[PythonCAD] newb - closed polyline

Art Haas ahaas at airmail.net
Thu May 10 22:03:31 CEST 2007

On Thu, May 10, 2007 at 09:09:25AM -0700, Carl Trachte wrote:
> I've got the latest source from the subversion repository and I'm using it
> with Python 2.4 in Cygwin.
> What I can do is draw an open polyline, then draw a segment that snaps to
> the two polyline endpoints (the snap works as you, Art, described, and
> colors the snapped point location box a different color than the other
> points - in my case it's default blue versus default yellow).
> What I haven't yet figured out is how to make the segment part of the
> polyline.

Right now you can't. There isn't a way (yet) to combine the two entities
into a single polyline.

I've also poked around the code and know why the behavior you've
described happens. The code for drawing the Polylines is in the
'gtkentities.py' file, specifically the polyline_button_press_cb()
function. There is a test to see if a point is found near the x/y
coordinates where the mouse was clicked. When the polyline is being
created, though, any new point being added to Layer for the polyline
doesn't get created until after the final mouse click happens, so
the test "fails" in that the soon-to-be added point doesn't yet exist. A
possible fix is to examine the coordinates of the to-be-created
Polyline and see if the latest mouseclick lands near enough so that
those coordinates will be used.

> Thancad (a Tkinter based Python CAD app) was actually designed for this sort
> of thing.  I corresponded with its author briefly.  It's not a bad tool for
> what I'm doing, but development on it has, as far as I know, stopped back in
> 2004.

I'd heard of this program but haven't followed it.

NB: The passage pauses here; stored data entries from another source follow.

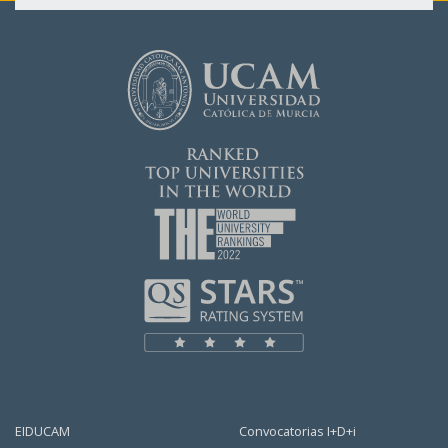
EIDUCAM
Convocatorias I+D+i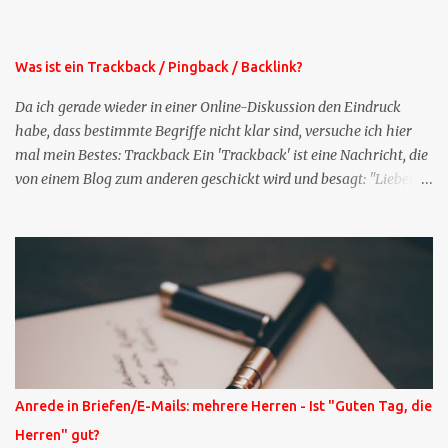
der normalen XING-Tipp-Mail entfernen, da ich sie so nur an einer
Stelle pflegen muss.
Was ist ein Trackback / Pingback / Backlink?
Da ich gerade wieder in einer Online-Diskussion den Eindruck
habe, dass bestimmte Begriffe nicht klar sind, versuche ich hier
mal mein Bestes: Trackback Ein 'Trackback' ist eine Nachricht, die
von einem Blog zum anderen geschickt wird und besagt: "Lieber
Blogeintrag, ich habe einen Kommentar zu dir geschrieben, aber
nicht bei dir in den Kommentaren sondern in meinem Blog. Bitte
vermerke das doch, damit deine Leser auch mal vorbeischauen,
was ich zu deinem Inhalt zu sagen hatte." Diese
Nachrichtenfunktion wird 'angestoßen' in dem 'mein' Blog an die
'TrackbackURL' des Anderen einen 'Ping' schickt, d.h. ein paar
Parameter übergibt (URL meines Eintrags, Kurzzitat meines
Beitrags). Praktisch muss man nichts Anderes tun, als die
TrackbackURL beim Schreiben meines Beitrags in ein bestimmtes
Anrede in Briefen/E-Mails: mehrere Herren - Ist "Guten Tag, die
Feld in meinem 'Blog-Redaktionssystem' einzufügen. Trackbacks
Herren" gut?
und TrackbackURLs sind heute recht selten. Das Trackback-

> Is this the sort of thing worth trying to incorporate into PythonCAD, or is
> PythonCAD's audience less of a GIS crowd, and more of a circuit board
> drawing group?

I'm hoping that PythonCAD eventually appeals to any and every crowd
needing CAD software.

> Thanks for suffering more questions.

No problem. Keep 'em coming.

Man once surrendering his reason, has no remaining guard against absurdities
the most monstrous, and like a ship without rudder, is the sport of every wind.